Navaratri Parenting Pebbles: Only a mother is capable of destroying the evil thoughts and evil behavior of her offspring. She should be killing/destroying the evil thoughts and behavior right from its roots and shouldn’t spare anyone or anything in that process. But the mother shouldn’t hate or abandon her offspring, just because they have evil behavior or evil thoughts. But at the same time, our affection and love shouldn’t be clouding our judgments or eyes.
Day 8: Maha Gauri devi
On the eighth day, we would be worshipping the incarnation of Maa Durga, which is the epitome of pure beauty, love, and affection. She is such a pure soul and joy to watch and she blesses all her devotees with love and takes care of all their needs.
In yogic parlance – Maha Gauri Devi represents inner beauty and tranquility.
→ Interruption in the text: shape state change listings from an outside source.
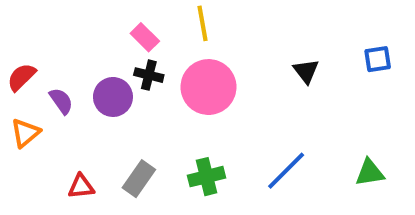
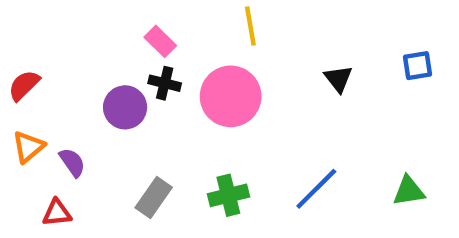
yellow line: (203, 23) -> (250, 26), moved
purple semicircle: (61, 101) -> (72, 162), moved
red triangle: (81, 187) -> (57, 213), moved

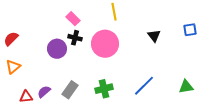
purple semicircle: (72, 162) -> (44, 92), moved, turned -96

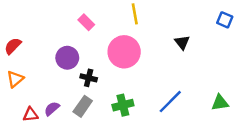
blue square: (190, 30) -> (225, 20), moved, turned 32
black cross: (75, 38) -> (89, 78), moved

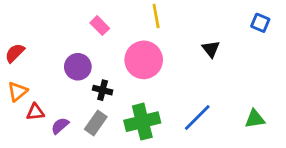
green cross: (123, 105) -> (142, 122), size x1.4
red triangle: (31, 115) -> (35, 112), moved

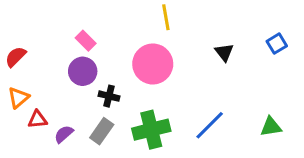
blue square: (260, 23) -> (277, 44), moved, turned 36
pink rectangle: (100, 26) -> (86, 41), moved

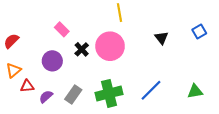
purple circle: (83, 71) -> (52, 61), moved
black cross: (109, 96) -> (82, 49), moved, turned 32

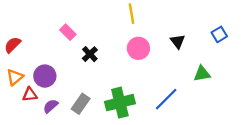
pink circle: (110, 46) -> (138, 48), moved, size x0.7
purple circle: (52, 61) -> (45, 76), moved
green triangle: (195, 91) -> (202, 74), moved

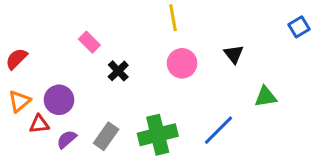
blue square: (219, 34) -> (299, 27), moved

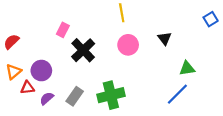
pink rectangle: (89, 42) -> (63, 30), turned 72
black cross: (118, 71) -> (83, 50), size x1.6
blue line: (219, 130) -> (177, 94), moved

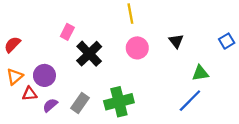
blue square: (211, 19) -> (227, 41), moved

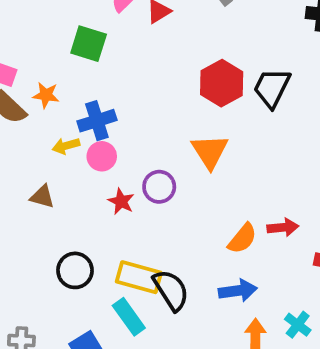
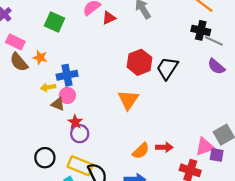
green square: (89, 44) -> (54, 22), moved
purple circle: (159, 187) -> (80, 134), moved
brown triangle: (42, 197) -> (58, 104), moved

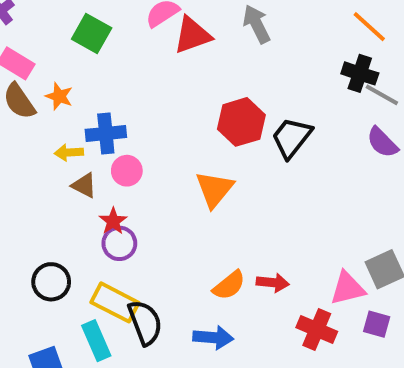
red triangle: (109, 18) -> (192, 35), size x1.5
pink circle: (67, 95) -> (127, 171), moved
purple square: (217, 155) -> (377, 324), moved

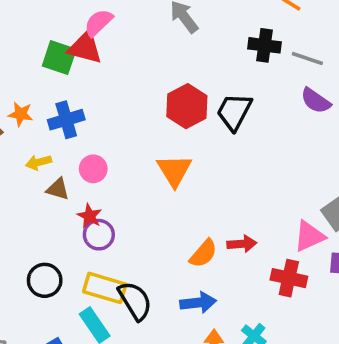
green square: (92, 33) -> (59, 58), moved
red triangle: (192, 35) -> (85, 48), moved, turned 45
black cross: (360, 73) -> (265, 45), moved
blue cross: (106, 133) -> (66, 120), moved

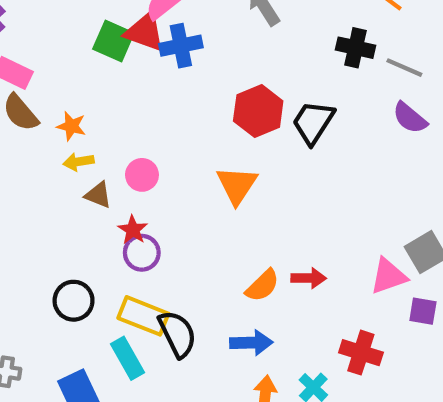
orange star: (21, 114) -> (71, 126), moved
blue cross: (66, 120) -> (181, 46), moved
red cross: (289, 278) -> (361, 353), moved

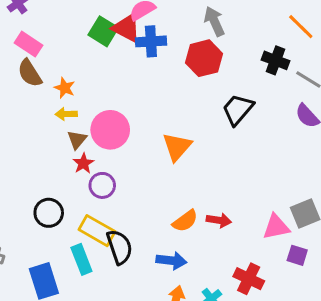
red hexagon: (258, 111) -> (204, 58), moved
pink circle: (142, 175) -> (110, 130), size x1.6
brown triangle: (98, 195) -> (77, 140), turned 40
red star: (133, 230) -> (83, 163), moved

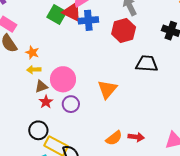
black trapezoid: (238, 109) -> (147, 64), turned 55
brown triangle: (77, 140) -> (41, 86), turned 32
purple circle: (102, 185) -> (71, 104), moved
black circle: (49, 213) -> (38, 130), moved

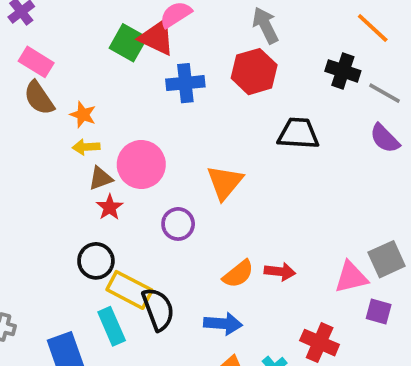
blue cross: (88, 20) -> (185, 83), moved
purple circle: (71, 104) -> (178, 224), moved

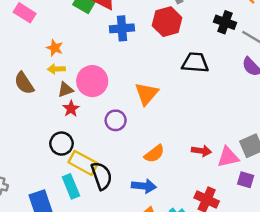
brown semicircle: (39, 98) -> (24, 83), moved
red arrow: (280, 272) -> (201, 151), moved

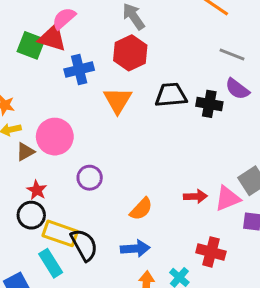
black cross: (225, 22) -> (209, 104), moved
orange triangle: (147, 94) -> (118, 100), moved
red star: (71, 109) -> (37, 190), moved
She is an epitome of a perfect self, who can sacrifice herself in attaining her goals or for helping others.
Navratri Parenting Pebbles: As parents, we need to teach our children to appreciate and value their inner selves. Only when the kids are able to accept themselves as they are, they would be able to achieve their true potential. So we need to help in removing the negative and limiting thoughts from our children’s minds.
Day 9: Siddhidhatri or Rajarajeswari Devi
Siddhidhatri or Rajarajeswari Devi are the incarnations of Maa Durga who is calm and peaceful after the destruction of the evil nature. She is depicted as the one with the most beautiful and endearing eyes, through which she shows motherly love and affection.
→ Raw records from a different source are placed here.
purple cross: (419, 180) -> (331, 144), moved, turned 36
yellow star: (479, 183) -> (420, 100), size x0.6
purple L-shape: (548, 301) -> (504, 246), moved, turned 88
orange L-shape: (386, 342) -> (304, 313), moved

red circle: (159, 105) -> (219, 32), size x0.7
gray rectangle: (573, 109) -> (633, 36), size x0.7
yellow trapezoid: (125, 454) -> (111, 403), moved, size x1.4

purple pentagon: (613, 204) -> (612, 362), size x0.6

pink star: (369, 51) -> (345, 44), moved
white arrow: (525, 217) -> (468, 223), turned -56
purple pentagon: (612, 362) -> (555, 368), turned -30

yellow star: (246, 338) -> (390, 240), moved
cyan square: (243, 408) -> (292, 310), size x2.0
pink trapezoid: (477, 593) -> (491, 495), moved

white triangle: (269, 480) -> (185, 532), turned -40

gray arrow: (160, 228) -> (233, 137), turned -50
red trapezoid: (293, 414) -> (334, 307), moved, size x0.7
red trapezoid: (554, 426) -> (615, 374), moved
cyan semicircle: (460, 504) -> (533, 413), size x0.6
In the yogic parlance – Siddidhatri is the goddess who possesses all the eight siddhi’s needed for one’s salvation. She is the destroyer of ignorance in self. She controls the entire universe and blesses them with divine knowledge. But the sugarcane in her hand signifies that the sweet knowledge is hidden inside the sugarcane and one needs to put in their best efforts to achieve anything in life.
Navratri Parenting Pebbles: We need to inculcate the habit of working hard to achieve their goals in our kids. The most important lesson of the life that “There are no free lunches in this world” is being displayed very accurately by maa Durga in her 9th incarnation.
Final thoughts on why we need Navratri Parenting Lessons:
Parenting in the earlier days was not treated as a separate or special job. Things just used to happen and fall into the place, as our Indian traditions always supported the joint families. Even in case, joint families were not there, our society was a tightly knitted entity at that point in time. Everyone in the village knows each and every kid in the village. So there was no need for any special parenting lessons or classes. Parents and kids always learnt from their grandparents and elders in society.
Now in the modern world, we have moved away from that tightly knit society into nuclear families and we don’t have the elders or their knowledge to show us the right track. At least during these Indian festivities, we can try and learn and relearn the lessons that our elders have incorporated in our religious customs instead of just enjoying the pomp and celebrations associated with these festivals.